### Exercise material
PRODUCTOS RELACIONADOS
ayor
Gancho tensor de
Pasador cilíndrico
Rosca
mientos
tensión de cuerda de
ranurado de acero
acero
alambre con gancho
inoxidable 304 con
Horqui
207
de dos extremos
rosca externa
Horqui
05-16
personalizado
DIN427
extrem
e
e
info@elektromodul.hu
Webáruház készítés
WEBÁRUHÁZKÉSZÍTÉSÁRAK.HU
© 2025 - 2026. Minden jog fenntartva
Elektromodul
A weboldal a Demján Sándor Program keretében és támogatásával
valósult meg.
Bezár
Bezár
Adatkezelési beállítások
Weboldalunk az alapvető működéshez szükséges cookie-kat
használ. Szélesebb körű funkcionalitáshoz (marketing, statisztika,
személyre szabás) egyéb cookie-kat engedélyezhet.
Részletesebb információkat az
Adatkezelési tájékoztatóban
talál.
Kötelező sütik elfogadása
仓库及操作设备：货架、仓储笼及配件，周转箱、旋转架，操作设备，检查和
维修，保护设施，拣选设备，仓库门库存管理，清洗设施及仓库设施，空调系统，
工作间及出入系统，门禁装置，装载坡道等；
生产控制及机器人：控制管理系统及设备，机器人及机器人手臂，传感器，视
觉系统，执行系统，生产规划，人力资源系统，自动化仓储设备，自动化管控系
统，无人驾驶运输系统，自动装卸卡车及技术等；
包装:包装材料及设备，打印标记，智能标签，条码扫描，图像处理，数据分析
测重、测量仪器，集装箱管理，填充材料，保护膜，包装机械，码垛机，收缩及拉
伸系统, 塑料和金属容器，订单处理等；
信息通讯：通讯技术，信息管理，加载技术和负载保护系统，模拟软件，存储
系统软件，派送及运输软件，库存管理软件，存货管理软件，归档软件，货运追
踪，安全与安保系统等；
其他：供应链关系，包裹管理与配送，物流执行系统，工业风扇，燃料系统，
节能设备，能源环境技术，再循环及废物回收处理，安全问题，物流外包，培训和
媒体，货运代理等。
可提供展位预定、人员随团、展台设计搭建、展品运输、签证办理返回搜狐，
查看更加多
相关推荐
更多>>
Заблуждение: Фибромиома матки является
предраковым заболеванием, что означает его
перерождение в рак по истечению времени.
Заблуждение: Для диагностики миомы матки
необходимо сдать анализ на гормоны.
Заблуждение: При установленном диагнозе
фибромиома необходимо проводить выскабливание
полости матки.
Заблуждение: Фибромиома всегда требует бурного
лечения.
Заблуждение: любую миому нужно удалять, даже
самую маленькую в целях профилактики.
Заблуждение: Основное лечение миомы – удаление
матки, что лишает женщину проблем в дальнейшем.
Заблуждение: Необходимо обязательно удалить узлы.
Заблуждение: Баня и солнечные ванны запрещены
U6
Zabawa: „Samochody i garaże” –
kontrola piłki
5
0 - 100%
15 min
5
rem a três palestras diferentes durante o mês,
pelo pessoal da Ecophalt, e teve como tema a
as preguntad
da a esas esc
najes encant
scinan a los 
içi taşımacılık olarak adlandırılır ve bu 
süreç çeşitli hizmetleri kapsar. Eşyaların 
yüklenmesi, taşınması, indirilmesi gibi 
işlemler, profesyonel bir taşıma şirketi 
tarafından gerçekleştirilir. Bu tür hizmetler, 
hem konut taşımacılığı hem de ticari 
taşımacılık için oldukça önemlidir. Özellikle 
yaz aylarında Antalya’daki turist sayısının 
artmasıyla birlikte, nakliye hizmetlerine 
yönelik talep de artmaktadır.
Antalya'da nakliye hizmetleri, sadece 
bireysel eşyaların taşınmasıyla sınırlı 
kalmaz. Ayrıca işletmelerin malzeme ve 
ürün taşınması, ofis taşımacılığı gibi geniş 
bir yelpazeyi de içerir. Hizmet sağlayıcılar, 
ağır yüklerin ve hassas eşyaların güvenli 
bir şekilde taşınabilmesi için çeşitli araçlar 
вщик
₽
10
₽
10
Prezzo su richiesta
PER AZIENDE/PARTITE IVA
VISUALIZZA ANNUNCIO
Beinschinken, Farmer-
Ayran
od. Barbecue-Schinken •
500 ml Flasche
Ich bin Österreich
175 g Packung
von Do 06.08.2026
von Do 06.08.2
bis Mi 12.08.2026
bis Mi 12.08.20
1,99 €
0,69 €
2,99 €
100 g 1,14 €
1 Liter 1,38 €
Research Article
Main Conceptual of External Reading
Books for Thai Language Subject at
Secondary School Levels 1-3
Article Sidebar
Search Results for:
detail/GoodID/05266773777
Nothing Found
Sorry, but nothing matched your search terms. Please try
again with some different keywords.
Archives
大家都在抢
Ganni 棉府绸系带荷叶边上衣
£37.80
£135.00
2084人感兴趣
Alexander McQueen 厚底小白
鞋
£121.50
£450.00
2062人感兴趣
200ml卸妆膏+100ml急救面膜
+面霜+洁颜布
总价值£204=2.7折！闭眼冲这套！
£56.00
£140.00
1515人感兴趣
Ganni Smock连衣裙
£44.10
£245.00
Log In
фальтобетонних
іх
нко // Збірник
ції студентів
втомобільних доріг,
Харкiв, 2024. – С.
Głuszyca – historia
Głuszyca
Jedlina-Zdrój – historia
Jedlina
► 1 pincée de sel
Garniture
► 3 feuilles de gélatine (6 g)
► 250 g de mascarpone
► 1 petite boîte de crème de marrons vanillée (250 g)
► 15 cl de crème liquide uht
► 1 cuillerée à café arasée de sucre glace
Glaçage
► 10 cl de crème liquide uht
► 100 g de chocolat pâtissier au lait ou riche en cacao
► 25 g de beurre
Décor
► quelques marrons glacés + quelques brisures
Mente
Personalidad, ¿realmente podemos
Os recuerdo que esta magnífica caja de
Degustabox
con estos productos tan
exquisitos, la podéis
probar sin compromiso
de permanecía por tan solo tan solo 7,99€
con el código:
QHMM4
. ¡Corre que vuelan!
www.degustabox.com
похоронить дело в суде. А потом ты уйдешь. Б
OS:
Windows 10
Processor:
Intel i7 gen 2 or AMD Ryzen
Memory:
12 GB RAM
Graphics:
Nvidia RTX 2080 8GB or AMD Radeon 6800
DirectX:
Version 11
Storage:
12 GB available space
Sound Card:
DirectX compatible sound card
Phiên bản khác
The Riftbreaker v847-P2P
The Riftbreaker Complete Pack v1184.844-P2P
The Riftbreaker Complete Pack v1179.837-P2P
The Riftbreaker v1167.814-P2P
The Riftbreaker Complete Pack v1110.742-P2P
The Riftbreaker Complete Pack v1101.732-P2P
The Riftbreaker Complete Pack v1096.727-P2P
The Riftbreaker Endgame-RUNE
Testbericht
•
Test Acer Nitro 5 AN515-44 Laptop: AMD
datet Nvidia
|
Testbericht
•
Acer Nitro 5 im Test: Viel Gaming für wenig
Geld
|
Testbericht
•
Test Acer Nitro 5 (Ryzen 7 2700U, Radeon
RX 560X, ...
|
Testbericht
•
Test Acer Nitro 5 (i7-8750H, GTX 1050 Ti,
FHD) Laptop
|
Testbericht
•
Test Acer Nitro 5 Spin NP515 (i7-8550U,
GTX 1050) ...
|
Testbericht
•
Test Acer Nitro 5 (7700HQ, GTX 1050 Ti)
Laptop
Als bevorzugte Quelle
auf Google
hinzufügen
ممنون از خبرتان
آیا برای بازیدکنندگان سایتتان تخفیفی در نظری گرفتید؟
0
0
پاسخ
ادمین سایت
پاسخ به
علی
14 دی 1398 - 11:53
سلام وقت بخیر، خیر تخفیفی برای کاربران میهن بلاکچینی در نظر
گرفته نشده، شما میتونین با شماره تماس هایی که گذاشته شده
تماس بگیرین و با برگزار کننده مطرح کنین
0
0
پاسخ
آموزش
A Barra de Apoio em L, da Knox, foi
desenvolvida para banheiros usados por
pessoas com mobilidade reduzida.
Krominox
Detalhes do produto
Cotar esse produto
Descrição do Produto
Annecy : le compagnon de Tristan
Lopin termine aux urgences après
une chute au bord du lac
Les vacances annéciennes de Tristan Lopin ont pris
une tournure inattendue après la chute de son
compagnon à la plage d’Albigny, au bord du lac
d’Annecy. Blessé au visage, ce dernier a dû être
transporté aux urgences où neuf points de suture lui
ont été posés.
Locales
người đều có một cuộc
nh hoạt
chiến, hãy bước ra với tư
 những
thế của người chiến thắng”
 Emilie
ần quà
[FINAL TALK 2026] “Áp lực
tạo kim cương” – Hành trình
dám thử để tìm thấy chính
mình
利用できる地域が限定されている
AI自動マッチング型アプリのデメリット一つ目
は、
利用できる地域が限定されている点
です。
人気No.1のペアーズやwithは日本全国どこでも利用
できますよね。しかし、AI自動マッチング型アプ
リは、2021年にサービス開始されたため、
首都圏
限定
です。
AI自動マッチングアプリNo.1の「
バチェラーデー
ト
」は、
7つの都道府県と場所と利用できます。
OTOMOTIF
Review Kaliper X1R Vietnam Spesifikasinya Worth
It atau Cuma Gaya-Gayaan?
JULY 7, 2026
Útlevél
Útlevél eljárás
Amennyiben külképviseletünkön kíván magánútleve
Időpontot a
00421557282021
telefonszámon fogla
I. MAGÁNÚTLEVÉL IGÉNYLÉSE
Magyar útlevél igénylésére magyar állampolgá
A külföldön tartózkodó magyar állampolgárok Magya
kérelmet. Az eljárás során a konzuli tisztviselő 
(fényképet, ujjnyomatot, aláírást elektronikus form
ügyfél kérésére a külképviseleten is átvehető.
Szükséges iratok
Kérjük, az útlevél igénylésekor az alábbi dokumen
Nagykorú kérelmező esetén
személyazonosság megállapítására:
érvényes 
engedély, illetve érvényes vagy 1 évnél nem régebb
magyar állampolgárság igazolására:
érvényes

### Activity
Gather each line in the entries above where the string "تماس" is found.

### Answer to this exercise
گرفته نشده، شما میتونین با شماره تماس هایی که گذاشته شده
تماس بگیرین و با برگزار کننده مطرح کنین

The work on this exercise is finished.